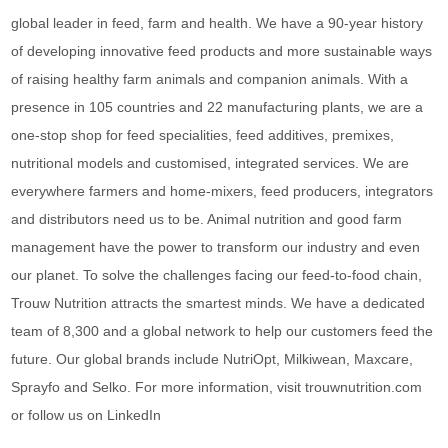
global leader in feed, farm and health. We have a 90-year history
of developing innovative feed products and more sustainable ways
of raising healthy farm animals and companion animals. With a
presence in 105 countries and 22 manufacturing plants, we are a
one-stop shop for feed specialities, feed additives, premixes,
nutritional models and customised, integrated services. We are
everywhere farmers and home-mixers, feed producers, integrators
and distributors need us to be. Animal nutrition and good farm
management have the power to transform our industry and even
our planet. To solve the challenges facing our feed-to-food chain,
Trouw Nutrition attracts the smartest minds. We have a dedicated
team of 8,300 and a global network to help our customers feed the
future. Our global brands include NutriOpt, Milkiwean, Maxcare,
Sprayfo and Selko. For more information, visit trouwnutrition.com
or follow us on LinkedIn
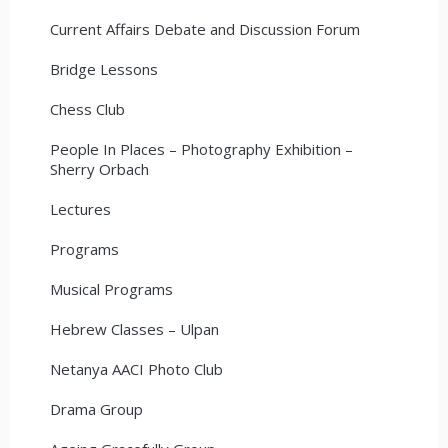
Current Affairs Debate and Discussion Forum
Bridge Lessons
Chess Club
People In Places – Photography Exhibition –
Sherry Orbach
Lectures
Programs
Musical Programs
Hebrew Classes – Ulpan
Netanya AACI Photo Club
Drama Group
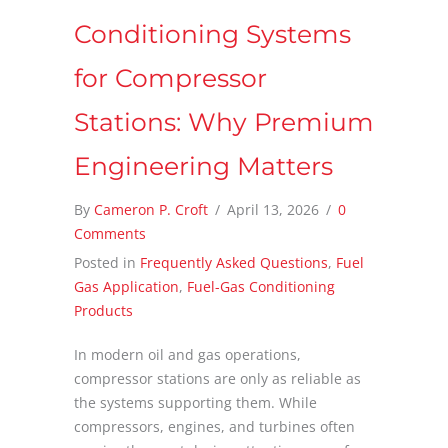
Conditioning Systems
for Compressor
Stations: Why Premium
Engineering Matters
By
Cameron P. Croft
/
April 13, 2026
/
0
Comments
Posted in
Frequently Asked Questions
,
Fuel
Gas Application
,
Fuel-Gas Conditioning
Products
In modern oil and gas operations,
compressor stations are only as reliable as
the systems supporting them. While
compressors, engines, and turbines often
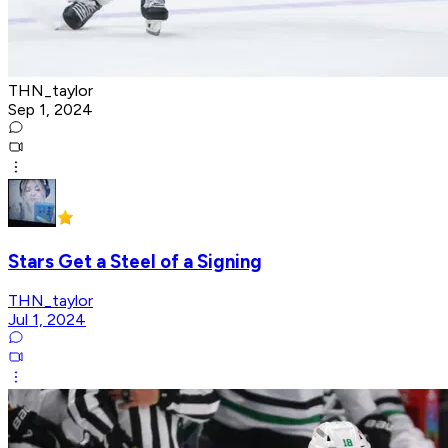
THN_taylor
Sep 1, 2024
Stars Get a Steel of a Signing
THN_taylor
Jul 1, 2024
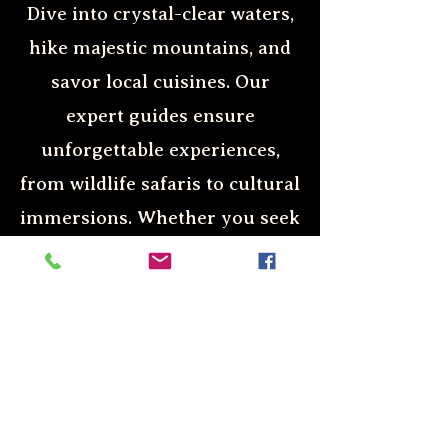
Dive into crystal-clear waters,
hike majestic mountains, and
savor local cuisines. Our
expert guides ensure
unforgettable experiences,
from wildlife safaris to cultural
immersions. Whether you seek
relaxation or adrenaline-
pumping activities, we cater to
all preferences. Discover the
world with us and create
lasting memories.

========================================================================

* TASK TO CARRY OUT
Leaving every picture aside, reproduce exactly the lines above from the one with "Netanya AACI Photo Club" up to and including the one with "world with us and create", and no others.

* WRITTEN SOLUTION
Netanya AACI Photo Club
Drama Group
Conditioning Systems
for Compressor
Stations: Why Premium
Engineering Matters
By
Cameron P. Croft
/
April 13, 2026
/
0
Comments
Posted in
Frequently Asked Questions
,
Fuel
Gas Application
,
Fuel-Gas Conditioning
Products
In modern oil and gas operations,
compressor stations are only as reliable as
the systems supporting them. While
compressors, engines, and turbines often
THN_taylor
Sep 1, 2024
Stars Get a Steel of a Signing
THN_taylor
Jul 1, 2024
Dive into crystal-clear waters,
hike majestic mountains, and
savor local cuisines. Our
expert guides ensure
unforgettable experiences,
from wildlife safaris to cultural
immersions. Whether you seek
relaxation or adrenaline-
pumping activities, we cater to
all preferences. Discover the
world with us and create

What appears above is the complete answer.